The announcement on Sunday also coincided with the release in Berlin of the latest report from the UN’s Intergovernmental Panel on Climate Change (IPCC), which emphasised the need for a rapid transition from burning fossil fuels such as coal and oil to generating energy from renewables such as wind and solar.

It was also somewhat surprising after all the bonhomie of President Michael D Higgins's state visit to Britain, an ironic coincidence highlighted by the National Offshore Wind Association, which said the proposed deal "would have demonstrated the real benefits of partnership in both economies".

'Shovel-ready'
The association claimed that its members had €7.5 billion worth of offshore wind projects "shovel-ready" to go ahead over the next seven years. All they needed was a "route to market" in the form of a sub-sea cable that would directly connect wind farms in the Irish Sea to Britain's national electricity grid.
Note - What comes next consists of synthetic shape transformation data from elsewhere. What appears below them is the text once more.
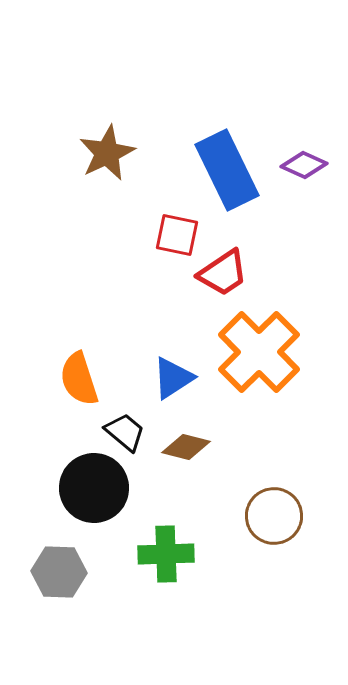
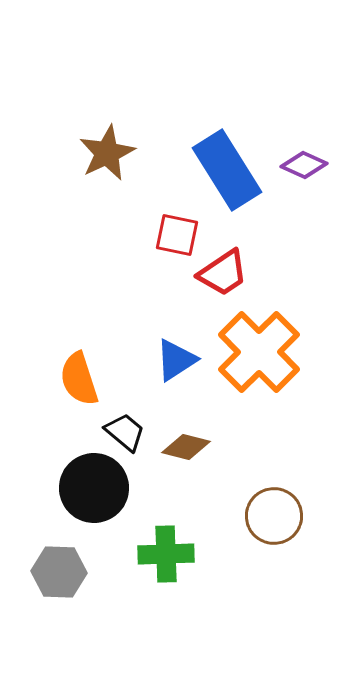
blue rectangle: rotated 6 degrees counterclockwise
blue triangle: moved 3 px right, 18 px up
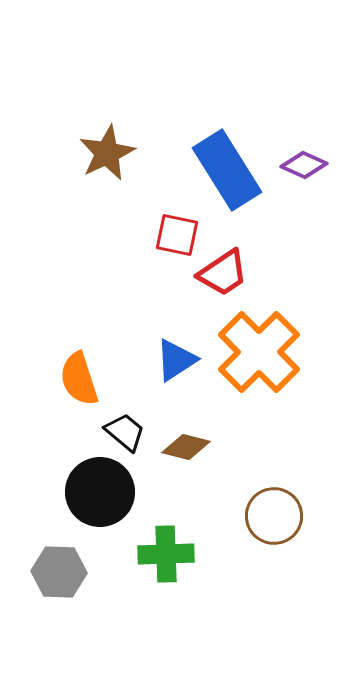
black circle: moved 6 px right, 4 px down
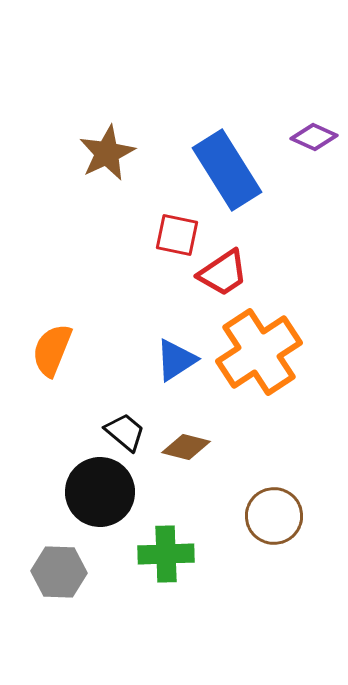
purple diamond: moved 10 px right, 28 px up
orange cross: rotated 12 degrees clockwise
orange semicircle: moved 27 px left, 29 px up; rotated 40 degrees clockwise
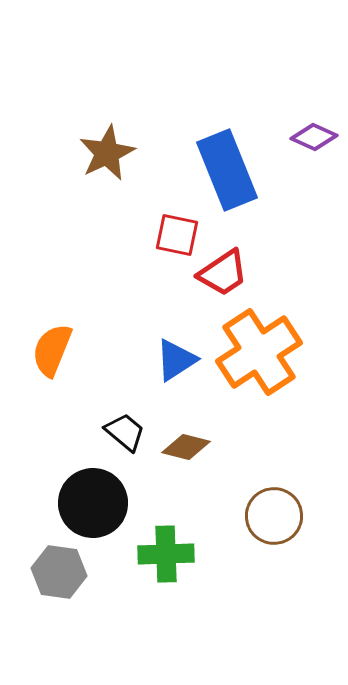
blue rectangle: rotated 10 degrees clockwise
black circle: moved 7 px left, 11 px down
gray hexagon: rotated 6 degrees clockwise
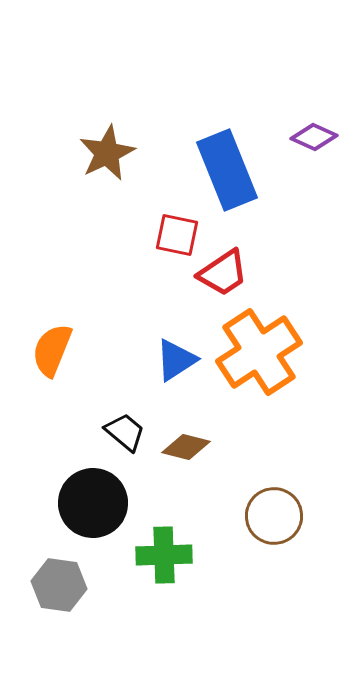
green cross: moved 2 px left, 1 px down
gray hexagon: moved 13 px down
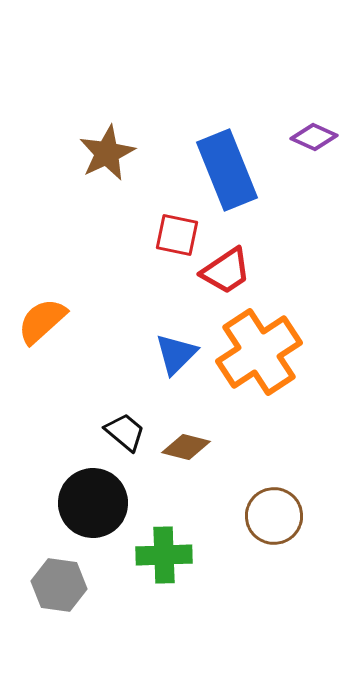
red trapezoid: moved 3 px right, 2 px up
orange semicircle: moved 10 px left, 29 px up; rotated 26 degrees clockwise
blue triangle: moved 6 px up; rotated 12 degrees counterclockwise
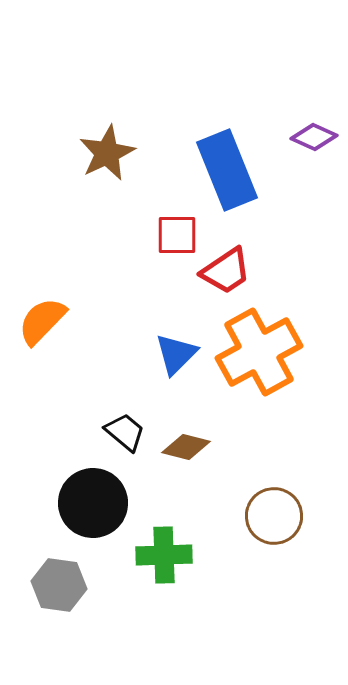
red square: rotated 12 degrees counterclockwise
orange semicircle: rotated 4 degrees counterclockwise
orange cross: rotated 4 degrees clockwise
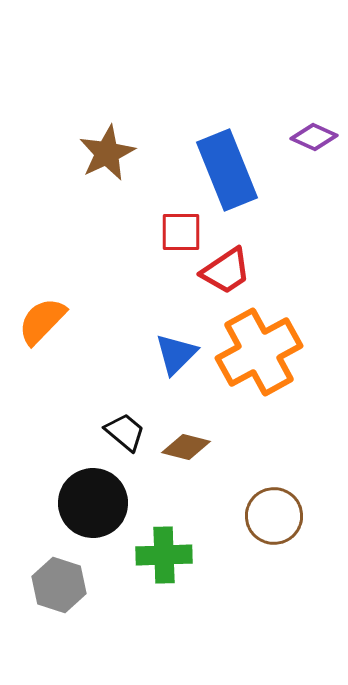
red square: moved 4 px right, 3 px up
gray hexagon: rotated 10 degrees clockwise
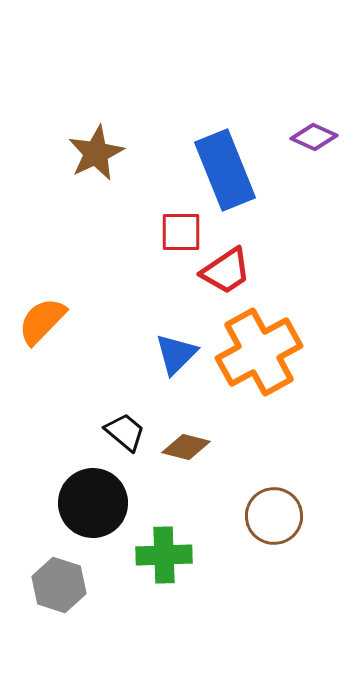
brown star: moved 11 px left
blue rectangle: moved 2 px left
Rabbitte’s initial statement referred to the “economic, policy and regulatory complexities” of the wind export deal, saying that “key decisions [had] yet to be taken by the UK”. As a result, the window of opportunity to get projects up and running in time for the EU’s 2020 deadline had effectively closed.

At their mid-March meeting in London, Taoiseach Enda Kenny and British prime minister David Cameron discussed the impasse and gave officials three months to see if they could salvage the project. But just four weeks later, negotiations abruptly terminated because Irish sources say “there was nothing left to discuss”.
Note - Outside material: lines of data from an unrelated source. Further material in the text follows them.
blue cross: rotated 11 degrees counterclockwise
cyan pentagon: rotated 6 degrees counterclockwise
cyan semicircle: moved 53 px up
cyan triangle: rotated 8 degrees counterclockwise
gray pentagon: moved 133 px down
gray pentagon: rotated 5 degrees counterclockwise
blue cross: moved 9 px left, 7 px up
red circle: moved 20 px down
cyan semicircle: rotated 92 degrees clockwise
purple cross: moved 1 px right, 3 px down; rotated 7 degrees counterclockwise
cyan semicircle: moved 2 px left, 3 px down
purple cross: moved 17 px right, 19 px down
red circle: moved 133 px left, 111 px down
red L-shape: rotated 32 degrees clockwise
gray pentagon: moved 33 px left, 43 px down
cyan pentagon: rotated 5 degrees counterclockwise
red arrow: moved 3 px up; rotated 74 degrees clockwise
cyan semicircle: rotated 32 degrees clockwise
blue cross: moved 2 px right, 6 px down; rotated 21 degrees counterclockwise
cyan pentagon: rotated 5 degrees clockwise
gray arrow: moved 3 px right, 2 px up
Rabbitte was in a more expansive mood on RTÉ radio yesterday, blaming a “ferocious debate about energy policy” in Britain for the waning of its initial enthusiasm about the idea of importing Irish wind energy. Indeed, with Cameron’s explicit endorsement, fracking shale now seems to be flavour of the month there.

It turned out that much more work was done on the Irish side to reach an intergovernmental agreement that would provide the framework for renewable energy trading between the two countries. An analysis showed that it would deliver “significant economic benefits . . . under agreed policy and regulatory conditions”.

But even in the aftermath of Kenny’s mid-March visit to Downing Street, no flexibility was being shown by the British side on one of the crunch issues; who would pay for the grid connection. The British were not prepared to pay anything extra for Irish wind energy than they would pay for the same on their own doorstep.

To allay the fears of a growing number of objectors to the midlands being taken over by giant turbines, Rabbitte had promised a national planning framework for the export project that would "prescribe where wind farms can be built and where they can't be built". Large areas of cutaway bog were the most likely locations.

Campaigners
The collapse of the deal has been welcomed by campaigners, who are due to march to Leinster House today.

Senator John Whelan, Labour’s Seanad spokesman on energy, said he was delighted the British government had “pulled the plug on developer-led plans to erect thousands of industrial wind turbines in the midlands”.

But both Rabbitte and his party leader, Tánaiste Eamon Gilmore, still believe that energy trading between Ireland and Britain is bound to grow in the future, and that it should be possible to reactivate the export project for the post-2020 period when EU states will be able to set their own targets for renewable energy.

Certainly, the latest IPCC report is unequivocal about the need for a rapid switch to renewables such as wind, solar and biomass. Unless we make swift progress on the path to a low-carbon economy, it warns that there is no chance of meeting the internationally-agreed target of containing global warming at two degrees.

So it’s more likely than not that wind turbines in the midlands will form a small part of that global response to climate change at some stage.